Après avoir consulté votre médecin traitant, en fonction de son examen clinique et peut-être biologique, vous serez parfois orienté vers un médecin neurologue, qui confirmera ou infirmera le diagnostic. L’examen de référence pour le syndrome du canal carpien est la réalisation d’un électromyogramme, qui est perturbé dans 85 % des cas selon la littérature médicale. Le principe est d’analyser la circulation du courant électrique du nerf médian au travers des muscles et de vérifier s’il existe une différence avant et après le passage du canal carpien. Si les courants électriques (ou « blocs de conduction »sont diminués, cela indique que le nerf médian est comprimé et que sa fonction est gênée au niveau du poignet. Souvent, dans cet examen, la sensibilité du nerf médian est diminuée voire totalement abolie dans les cas les plus graves. Cet examen est souvent réalisé des deux cotés de manière comparative, permettant de retrouver assez souvent une atteinte bilatérale des nerfs médians. La radiographie du poignet peut aussi être utilisée, mais plus rarement.
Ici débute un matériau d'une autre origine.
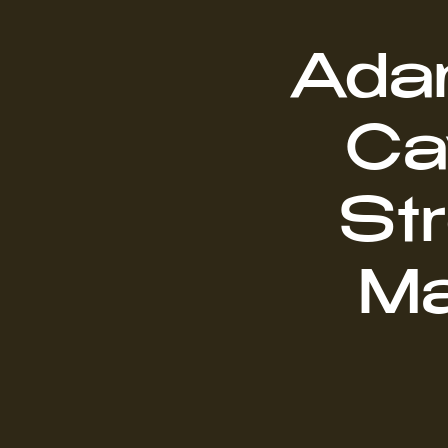
Adam
Ca
Str
Ma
Elle permet de voir d’éventuelles déformations osseuses, de faire le diagnostic d’arthrose. La présence de cals osseux multiples peuvent être le témoin de traumatismes répétés ou de séquelles osseuses d’une ancienne fracture. C’est un examen qui reste cependant peu utilisé en médecine de terrain.

 

Faut-il toujours réaliser une intervention chirurgicale pour le traitement ?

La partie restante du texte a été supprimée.